Cuts in House transit bill will have big impact on residents

Guest Column

As the Metropolitan Council Representative for District 4, I am fiercely dedicated to working to advance our region and to represent my district. When I see something that could be detrimental to either of those, I feel it is critical to speak up. Right now, we have an issue that could impact many people in a very negative way.

The Transportation Bill recently passed by the Minnesota House of Representatives could have devastating impacts to those who use transit. While some are viewing this as a primarily an urban issue, it is important to understand that these impacts will also be felt in our communities with the brunt taken by senior citizens and people with disabilities who rely on transit services like Metro Mobility and Transit Link programs to remain independent.

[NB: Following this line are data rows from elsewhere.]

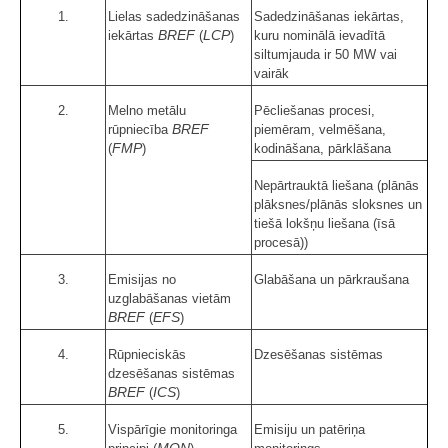
1.
Lielas sadedzināšanas
Sadedzināšanas iekārtas,
BREF
LCP
iekārtas
(
)
kuru nominālā ievadītā
siltumjauda ir 50 MW vai
vairāk
2.
Melno metālu
Pēcliešanas procesi,
BREF
rūpniecība
piemēram, velmēšana,
FMP
(
)
kodināšana, pārklāšana
Nepārtrauktā liešana (plānās
plāksnes/plānās sloksnes un
tiešā lokšņu liešana (īsā
procesā))
3.
Emisijas no
Glabāšana un pārkraušana
uzglabāšanas vietām
BREF
EFS
(
)
4.
Rūpnieciskās
Dzesēšanas sistēmas
dzesēšanas sistēmas
BREF
ICS
(
)
5.
Vispārīgie monitoringa
Emisiju un patēriņa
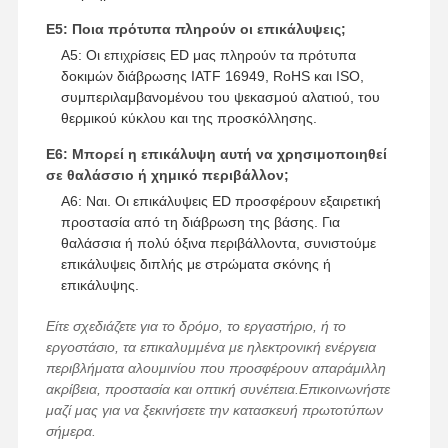
Ε5: Ποια πρότυπα πληρούν οι επικάλυψεις;
Α5: Οι επιχρίσεις ED μας πληρούν τα πρότυπα
δοκιμών διάβρωσης IATF 16949, RoHS και ISO,
συμπεριλαμβανομένου του ψεκασμού αλατιού, του
θερμικού κύκλου και της προσκόλλησης.
Ε6: Μπορεί η επικάλυψη αυτή να χρησιμοποιηθεί
σε θαλάσσιο ή χημικό περιβάλλον;
Α6: Ναι. Οι επικάλυψεις ED προσφέρουν εξαιρετική
προστασία από τη διάβρωση της βάσης. Για
θαλάσσια ή πολύ όξινα περιβάλλοντα, συνιστούμε
επικάλυψεις διπλής με στρώματα σκόνης ή
επικάλυψης.
Είτε σχεδιάζετε για το δρόμο, το εργαστήριο, ή το
εργοστάσιο, τα επικαλυμμένα με ηλεκτρονική ενέργεια
περιβλήματα αλουμινίου που προσφέρουν απαράμιλλη
ακρίβεια, προστασία και οπτική συνέπεια.Επικοινωνήστε
μαζί μας για να ξεκινήσετε την κατασκευή πρωτοτύπων
σήμερα.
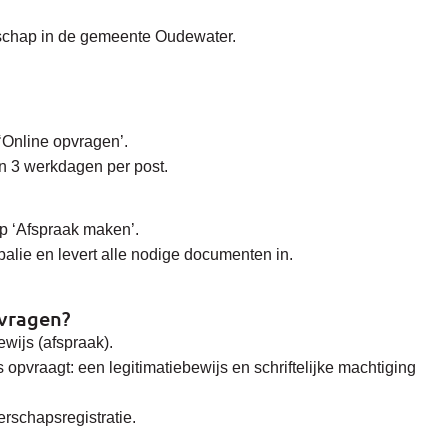
rschap in de gemeente Oudewater.
‘Online opvragen’.
en 3 werkdagen per post.
p ‘Afspraak maken’.
alie en levert alle nodige documenten in.
pvragen?
ewijs (afspraak).
opvraagt: een legitimatiebewijs en schriftelijke machtiging
rschapsregistratie.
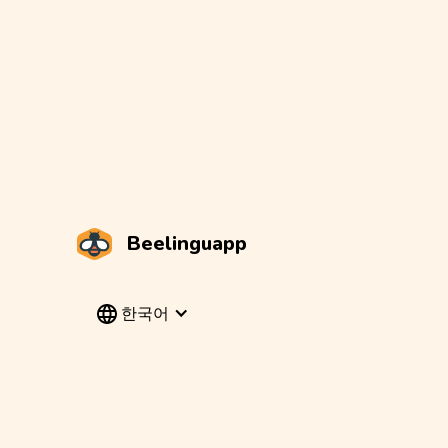
Beelinguapp
한국어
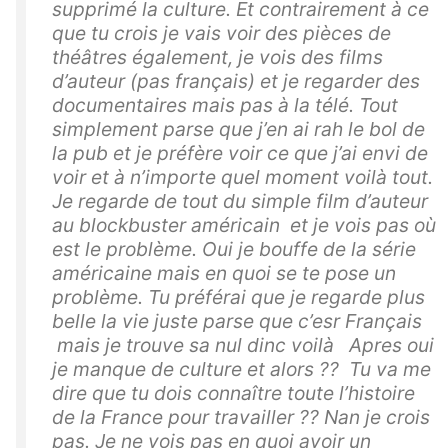
supprimé la culture. Et contrairement à ce
que tu crois je vais voir des pièces de
théâtres également, je vois des films
d’auteur (pas français) et je regarder des
documentaires mais pas à la télé. Tout
simplement parse que j’en ai rah le bol de
la pub et je préfère voir ce que j’ai envi de
voir et à n’importe quel moment voilà tout.
Je regarde de tout du simple film d’auteur
au blockbuster américain et je vois pas où
est le problème. Oui je bouffe de la série
américaine mais en quoi se te pose un
problème. Tu préférai que je regarde plus
belle la vie juste parse que c’esr Français
mais je trouve sa nul dinc voilà Apres oui
je manque de culture et alors ?? Tu va me
dire que tu dois connaître toute l’histoire
de la France pour travailler ?? Nan je crois
pas. Je ne vois pas en quoi avoir un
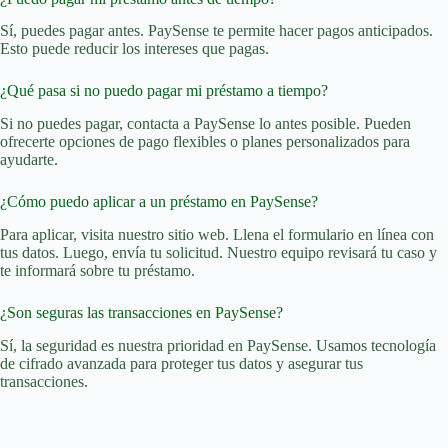
Sí, puedes pagar antes. PaySense te permite hacer pagos anticipados.
Esto puede reducir los intereses que pagas.
¿Qué pasa si no puedo pagar mi préstamo a tiempo?
Si no puedes pagar, contacta a PaySense lo antes posible. Pueden
ofrecerte opciones de pago flexibles o planes personalizados para
ayudarte.
¿Cómo puedo aplicar a un préstamo en PaySense?
Para aplicar, visita nuestro sitio web. Llena el formulario en línea con
tus datos. Luego, envía tu solicitud. Nuestro equipo revisará tu caso y
te informará sobre tu préstamo.
¿Son seguras las transacciones en PaySense?
Sí, la seguridad es nuestra prioridad en PaySense. Usamos tecnología
de cifrado avanzada para proteger tus datos y asegurar tus
transacciones.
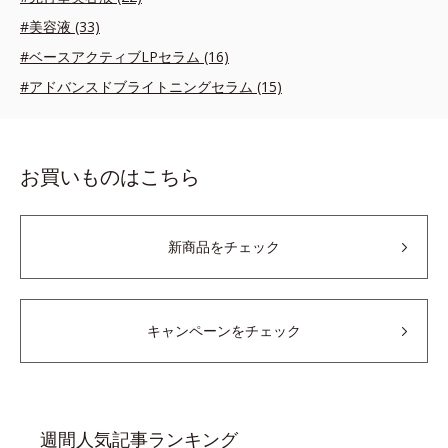
#美容液 (33)
#ベースアクティブLPセラム (16)
#アドバンスドブライトニングセラム (15)
お買いものはこちら
新商品をチェック
キャンペーンをチェック
週間人気記事ランキング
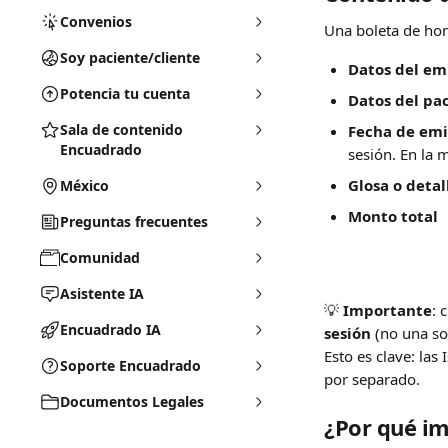
Convenios
Una boleta de hon
Soy paciente/cliente
Datos del emi
Potencia tu cuenta
Datos del pa
Sala de contenido
Fecha de emi
Encuadrado
sesión. En la 
Glosa o detal
México
Monto total
Preguntas frecuentes
Comunidad
Asistente IA
💡 
Importante
: 
Encuadrado IA
sesión
 (no una so
Esto es clave: las
Soporte Encuadrado
por separado.
Documentos Legales
¿Por qué i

So how did we get here? For several years, legislators have ignored systemic funding issues for transit in our region. State funding for transit has been flat for years, while costs to provide the service have grown by 3 percent annually.

Additionally, as our population ages, the demand for Metro Mobility service has been increasing by 5 to 8 percent a year. Those unaddressed funding issues have led to a $74 million funding shortfall for transit services. Instead of addressing those issues, the House of Representatives bill adds more cuts, ballooning the deficit to $140 million.

A cut of that size will have a ripple effect on other services. Transit Link is a discretionary program that the Metropolitan Council funds to connect people in suburban and rural areas to the regular transit system, including areas served solely by the suburban transit providers. Cuts of the magnitude passed by the House Transportation Bill would force the Council to eliminate this program in its entirety. This will hit suburban communities particularly hard. Likewise, Metro Mobility currently provides rides beyond federal and state-mandated requirements. In fact, 30 percent of its rides are not required.

A large deficit will force the council to limit or discontinue some of these rides. Additionally, the House bill requires significant fare increases across all modes of transit well above the fare increases already under consideration, making transit services unaffordable to some riders on fixed incomes.

I believe a well-connected transit system is vital to our region’s people and economy. The House Transportation Bill eliminates that possibility. Further, it is a mean-spirited approach that will not only devastate the region’s transit system, it will harm senior citizens and individuals with disabilities in our communities.

At this critical junction, it is more important than ever that we tell the legislature why well-funded transit service is important for all our communities, urban and suburban.

Deb Barber is the Metropolitan Council member for District 4, representing Belle Plaine, Carver, Chaska, Cologne, Hamburg, Jordan, Mayer, New Germany, Norwood Young America, Prior Lake, Savage, Shakopee, Victoria, Waconia, and Watertown.